Terms and Conditions
Language Consent. By accepting this grant of RSUs, Participant confirms having read and understood the Plan and this Award Agreement, which were provided in the English language. Participant accepts the terms of those documents accordingly.
En acceptant ces Droits sur des Actions Assujetties à des Restrictions, le Participant confirme avoir lu et compris le Plan et le présent Contrat d’Attribution qui ont été transmis en langue anglaise. Le Participant accepte les termes et conditions de ces documents en connaissance de cause.
Tax Information. The RSUs are not intended to qualify for special tax or social security treatment in France.
No country-specific provisions.
Terms and Conditions
Plan Document Acknowledgment. By accepting this grant of RSUs, Participant acknowledges that (i) Participant has received a copy of the Plan and this Agreement; (ii) Participant has reviewed such documents in their entirety and fully understands the contents thereof; and (iii) Participant accepts all provisions of the Plan and this Agreement. Participant further acknowledges that Participant has read and specifically and expressly approves, without limitation, the sections of the Award Agreement including “Vesting; Forfeiture,” “Responsibility for Taxes,” “Data Privacy”, “Nature of Grant,” “No Advice Regarding Grant,” “Governing Law and Venue,” “Not a Contract of Employment,” “Appendix,” and “Insider Trading/Market Abuse Laws.”
Securities Law Information. Because this is a private offering in Switzerland, the RSUs are not subject to registration in Switzerland. Neither this document nor any other materials relating to the RSUs (i) constitutes a prospectus according to articles 35 et seq. of the Swiss Federal Act on Financial Services (“FinSA”), (ii) may be publicly distributed or otherwise made publicly available in Switzerland to any person other than an Employee or (iii) has been or will be filed with, approved or supervised by any Swiss reviewing body according to article 51 FinSA or any Swiss regulatory authority, including the Swiss Financial Market Supervisory Authority (“FINMA”).
Terms and Conditions
Responsibility for Taxes. The following provision supplements Section 3.2 of the Award Agreement:
Without limitation to Section 3.2 of the Award Agreement, Participant agrees that Participant is liable for all Tax-Related Items and hereby covenants to pay all such Tax-Related Items as and when requested by the Company or the Service Recipient or by Her Majesty’s Revenue and Customs (“HMRC”) (or any other tax authority or any other relevant authority). Participant also agrees to indemnify and keep indemnified the Company and the Service Recipient against any Tax-Related Items that they are required to pay or withhold or have paid or will pay to HMRC (or any other tax authority or any other relevant authority) on Participant’s behalf.

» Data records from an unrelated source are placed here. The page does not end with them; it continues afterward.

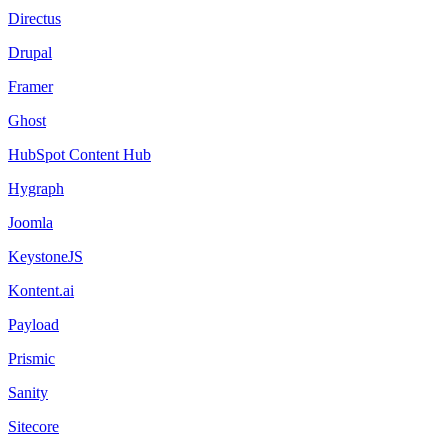
Directus
Drupal
Framer
Ghost
HubSpot Content Hub
Hygraph
Joomla
KeystoneJS
Kontent.ai
Payload
Prismic
Sanity
Sitecore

Notwithstanding the foregoing, if Participant is a director or executive officer (within the meaning of Section 13(k) of the Exchange Act), the terms of the immediately foregoing provision will not apply in case the indemnification is viewed as a loan. In this case, any income tax not collected within ninety (90) days of the end of the U.K. tax year in which an event giving rise to the Tax-Related Items occurs may constitute a benefit to Participant on which additional income tax and employee National Insurance contributions (“NICs”) may be payable. Participant understands that he or she will be responsible for reporting and paying any income tax due on this additional benefit directly to HMRC under the self-assessment regime and for reimbursing the Company and/or the Service Recipient (as appropriate) for the value of employee NICs due on this additional benefit which the Company and/or the Service Recipient may collect by any of the means referred to in Section 3.2 of the Award Agreement.